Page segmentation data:
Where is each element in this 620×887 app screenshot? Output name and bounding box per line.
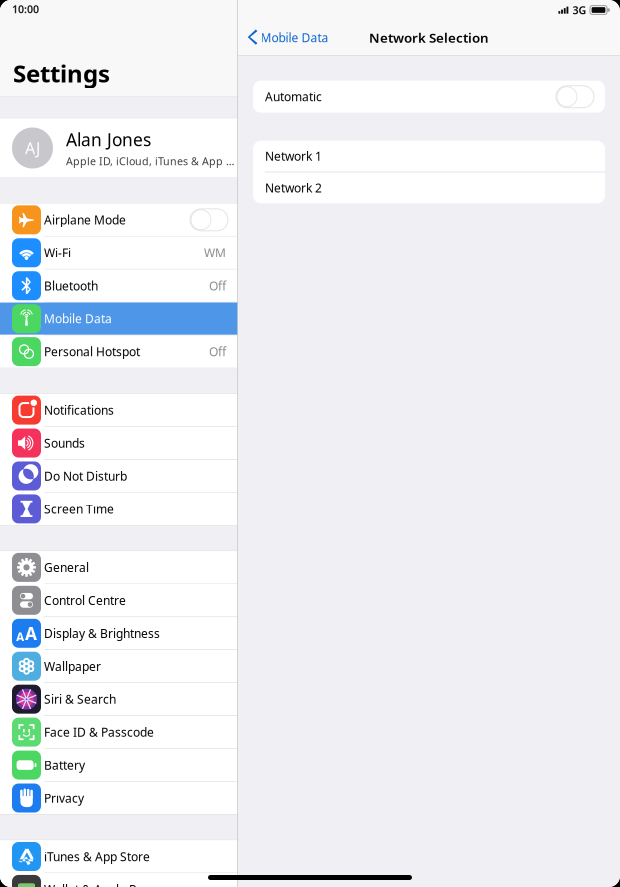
button[interactable]: Network 2 xyxy=(253,172,605,203)
staticText: Face ID & Passcode xyxy=(44,724,154,740)
staticText: Mobile Data xyxy=(260,30,328,45)
staticText: Network Selection xyxy=(369,29,489,46)
staticText: Off xyxy=(209,278,226,294)
staticText: Wallpaper xyxy=(44,658,101,674)
button[interactable]: A xyxy=(0,617,238,649)
staticText: Privacy xyxy=(44,790,84,806)
button[interactable]: Automatic xyxy=(253,81,605,113)
button[interactable]: Privacy xyxy=(0,782,238,814)
button[interactable]: Wallpaper xyxy=(0,650,238,682)
staticText: Sounds xyxy=(44,435,85,451)
button[interactable]: Screen Time xyxy=(0,493,238,525)
staticText: Control Centre xyxy=(44,592,126,608)
button[interactable]: Airplane Mode xyxy=(0,204,238,236)
staticText: Settings xyxy=(13,57,110,89)
staticText: Airplane Mode xyxy=(44,212,126,228)
staticText: A xyxy=(16,629,24,645)
button[interactable]: iTunes & App Store xyxy=(0,840,238,873)
button[interactable]: Do Not Disturb xyxy=(0,460,238,492)
button[interactable]: AJ xyxy=(0,118,238,178)
staticText: Apple ID, iCloud, iTunes & App St… xyxy=(66,154,238,168)
staticText: 3G xyxy=(572,3,586,17)
button[interactable]: Control Centre xyxy=(0,584,238,616)
staticText: Wallet & Apple Pay xyxy=(44,882,149,887)
staticText: AJ xyxy=(25,137,40,159)
button[interactable]: Battery xyxy=(0,749,238,781)
staticText: Notifications xyxy=(44,402,114,418)
staticText: Bluetooth xyxy=(44,278,98,294)
staticText: Automatic xyxy=(265,89,322,105)
staticText: Mobile Data xyxy=(44,311,112,327)
button[interactable]: Notifications xyxy=(0,394,238,426)
button[interactable]: Bluetooth xyxy=(0,270,238,302)
button[interactable]: Face ID & Passcode xyxy=(0,716,238,748)
staticText: Network 2 xyxy=(265,180,322,196)
staticText: Network 1 xyxy=(265,148,322,164)
staticText: Alan Jones xyxy=(66,128,151,151)
button[interactable]: Mobile Data xyxy=(238,30,328,46)
button[interactable]: Wi-Fi xyxy=(0,237,238,269)
staticText: Personal Hotspot xyxy=(44,344,140,360)
staticText: General xyxy=(44,559,89,575)
staticText: Display & Brightness xyxy=(44,625,160,641)
button[interactable]: Siri & Search xyxy=(0,683,238,715)
staticText: Battery xyxy=(44,757,85,773)
staticText: Off xyxy=(209,344,226,360)
staticText: Screen Time xyxy=(44,501,114,517)
staticText: 10:00 xyxy=(12,2,39,16)
button[interactable]: Sounds xyxy=(0,427,238,459)
button[interactable]: General xyxy=(0,551,238,583)
staticText: Siri & Search xyxy=(44,691,116,707)
staticText: Wi-Fi xyxy=(44,245,71,261)
button[interactable]: Network 1 xyxy=(253,141,605,172)
staticText: iTunes & App Store xyxy=(44,848,150,864)
staticText: A xyxy=(25,622,37,645)
staticText: WM xyxy=(204,245,226,261)
button[interactable]: Personal Hotspot xyxy=(0,336,238,368)
button[interactable]: Wallet & Apple Pay xyxy=(0,873,238,887)
button[interactable]: Mobile Data xyxy=(0,303,238,335)
staticText: Do Not Disturb xyxy=(44,468,127,484)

INSTRUCTIONS FOR THE TASK
An exact copy of the records above is needed, free of pictures.

TASK ANSWER
Where is each element in this 620×887 app screenshot? Output name and bounding box per line.
button[interactable]: Network 2 xyxy=(253,172,605,203)
staticText: Face ID & Passcode xyxy=(44,724,154,740)
staticText: Mobile Data xyxy=(260,30,328,45)
staticText: Network Selection xyxy=(369,29,489,46)
staticText: Off xyxy=(209,278,226,294)
staticText: Wallpaper xyxy=(44,658,101,674)
button[interactable]: A xyxy=(0,617,238,649)
staticText: Privacy xyxy=(44,790,84,806)
button[interactable]: Automatic xyxy=(253,81,605,113)
button[interactable]: Privacy xyxy=(0,782,238,814)
button[interactable]: Wallpaper xyxy=(0,650,238,682)
staticText: Sounds xyxy=(44,435,85,451)
button[interactable]: Screen Time xyxy=(0,493,238,525)
staticText: Control Centre xyxy=(44,592,126,608)
button[interactable]: Airplane Mode xyxy=(0,204,238,236)
staticText: Settings xyxy=(13,57,110,89)
staticText: Airplane Mode xyxy=(44,212,126,228)
staticText: A xyxy=(16,629,24,645)
button[interactable]: iTunes & App Store xyxy=(0,840,238,873)
button[interactable]: Do Not Disturb xyxy=(0,460,238,492)
button[interactable]: AJ xyxy=(0,118,238,178)
staticText: Apple ID, iCloud, iTunes & App St… xyxy=(66,154,238,168)
staticText: 3G xyxy=(572,3,586,17)
button[interactable]: Control Centre xyxy=(0,584,238,616)
staticText: Wallet & Apple Pay xyxy=(44,882,149,887)
staticText: AJ xyxy=(25,137,40,159)
button[interactable]: Battery xyxy=(0,749,238,781)
staticText: Notifications xyxy=(44,402,114,418)
staticText: Bluetooth xyxy=(44,278,98,294)
staticText: Automatic xyxy=(265,89,322,105)
staticText: Mobile Data xyxy=(44,311,112,327)
button[interactable]: Notifications xyxy=(0,394,238,426)
button[interactable]: Bluetooth xyxy=(0,270,238,302)
button[interactable]: Face ID & Passcode xyxy=(0,716,238,748)
staticText: Network 2 xyxy=(265,180,322,196)
staticText: Network 1 xyxy=(265,148,322,164)
staticText: Alan Jones xyxy=(66,128,151,151)
button[interactable]: Mobile Data xyxy=(238,30,328,46)
button[interactable]: Wi-Fi xyxy=(0,237,238,269)
staticText: Personal Hotspot xyxy=(44,344,140,360)
staticText: General xyxy=(44,559,89,575)
staticText: Display & Brightness xyxy=(44,625,160,641)
button[interactable]: Siri & Search xyxy=(0,683,238,715)
staticText: Battery xyxy=(44,757,85,773)
staticText: Off xyxy=(209,344,226,360)
staticText: Screen Time xyxy=(44,501,114,517)
staticText: 10:00 xyxy=(12,2,39,16)
button[interactable]: Sounds xyxy=(0,427,238,459)
button[interactable]: General xyxy=(0,551,238,583)
staticText: Siri & Search xyxy=(44,691,116,707)
staticText: Wi-Fi xyxy=(44,245,71,261)
button[interactable]: Network 1 xyxy=(253,141,605,172)
staticText: iTunes & App Store xyxy=(44,848,150,864)
staticText: A xyxy=(25,622,37,645)
staticText: WM xyxy=(204,245,226,261)
button[interactable]: Personal Hotspot xyxy=(0,336,238,368)
button[interactable]: Wallet & Apple Pay xyxy=(0,873,238,887)
button[interactable]: Mobile Data xyxy=(0,303,238,335)
staticText: Do Not Disturb xyxy=(44,468,127,484)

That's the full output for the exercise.